America’s coolest great aunt.
There is fashion and there is style. Anybody can buy fashion at the mall, but style is trickier. It’s an art, and as in any art form, a handful of geniuses manage to transcend the materials to make something incomprehensibly different. Ninety-three-year-old Iris Apfel is a rare genius of style. Her genius is in accessorizing — seeing the myriad ways fabric and beads can work together.
Genius may sound like a strong word, but not everyone has the Metropolitan Museum of Art make an exhibit out of her closet. Not everyone teaches college courses to women 70 years her junior about how to put wardrobes together. And not everyone gets filmmaking legend Albert Maysles (Gimme Shelter, Grey Gardens) to devote a documentary to the quirky way she mixes the “cheap with the chic.”
In Iris, Maysles — who died in March at the age of 88 — takes us on a tour of Apfel’s giddy, busy life — a routine that would exhaust people half her age. Her eyes are wide open behind her goggly glasses as she searches for treasure in high-end boutiques and suburban flea markets, looking for possibility in trendy clothes and priest’s vestments alike.
If you’re wondering why you should bother watching a movie about a woman who is mildly famous for her enormous collection of bracelets, don’t be scared off. The woman is fascinating, funny and charmingly philosophical. Maysles’ famously intimate style of camera work mixes with Apfel’s inviting demeanor to make it seem like we are hanging out with America’s coolest great aunt.
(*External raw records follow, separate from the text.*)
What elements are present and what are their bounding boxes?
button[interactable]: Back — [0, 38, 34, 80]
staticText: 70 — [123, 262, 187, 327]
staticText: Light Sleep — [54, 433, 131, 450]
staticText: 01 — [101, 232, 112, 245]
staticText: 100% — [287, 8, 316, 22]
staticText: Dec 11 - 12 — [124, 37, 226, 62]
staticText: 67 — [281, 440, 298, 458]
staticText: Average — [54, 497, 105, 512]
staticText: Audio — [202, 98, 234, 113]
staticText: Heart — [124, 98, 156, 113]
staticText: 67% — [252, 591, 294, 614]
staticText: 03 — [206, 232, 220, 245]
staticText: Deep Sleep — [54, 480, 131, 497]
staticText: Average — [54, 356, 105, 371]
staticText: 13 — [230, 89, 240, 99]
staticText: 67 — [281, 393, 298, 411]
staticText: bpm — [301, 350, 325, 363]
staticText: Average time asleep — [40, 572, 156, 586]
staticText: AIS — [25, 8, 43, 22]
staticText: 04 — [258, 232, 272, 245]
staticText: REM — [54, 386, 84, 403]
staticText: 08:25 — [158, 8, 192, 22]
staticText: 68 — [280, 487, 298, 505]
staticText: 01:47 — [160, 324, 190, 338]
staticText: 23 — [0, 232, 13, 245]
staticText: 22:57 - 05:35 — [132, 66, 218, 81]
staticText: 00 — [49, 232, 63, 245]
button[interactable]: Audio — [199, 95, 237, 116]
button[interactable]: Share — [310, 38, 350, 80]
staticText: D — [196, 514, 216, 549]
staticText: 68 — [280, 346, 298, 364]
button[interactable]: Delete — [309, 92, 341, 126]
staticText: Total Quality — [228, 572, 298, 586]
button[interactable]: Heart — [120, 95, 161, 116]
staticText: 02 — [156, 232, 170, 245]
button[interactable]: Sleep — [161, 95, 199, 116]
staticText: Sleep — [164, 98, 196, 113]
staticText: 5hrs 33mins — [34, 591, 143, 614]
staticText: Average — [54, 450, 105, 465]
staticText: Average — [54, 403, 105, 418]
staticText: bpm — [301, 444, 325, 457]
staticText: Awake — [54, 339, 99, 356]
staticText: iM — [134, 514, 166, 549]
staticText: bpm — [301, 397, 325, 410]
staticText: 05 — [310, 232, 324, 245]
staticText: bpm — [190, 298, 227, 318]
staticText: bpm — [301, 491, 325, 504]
We only get glimpses into her pre-retirement life as an interior designer. We see a bit of 16mm footage of her travels in exotic markets and photos of her with various First Ladies. (She helped nine presidents redecorate the White House.) She talks about how difficult it was for a woman to get a pair of jeans in the 1940s. But, it is obvious that much has been left out. The movie clocks in at a lean 80 minutes, so Maysles could have spent more time on her past, such as her time in Madison. She is a UW art school alumna, class of ’43.
This is a forgivable flaw because Apfel’s present life is fascinating enough. The documentary could have just shown her chatting with her adoring 99-year old husband and I would have been satisfied. But we also get to see her process of using accessories as wearable sculptures: She places one ugly necklace atop an uglier necklace, over a gaudy shirt paired with a questionable skirt. Somehow, it all comes together as a beautiful whole — and for a moment, the universe makes sense. If that is not artistic genius, what is?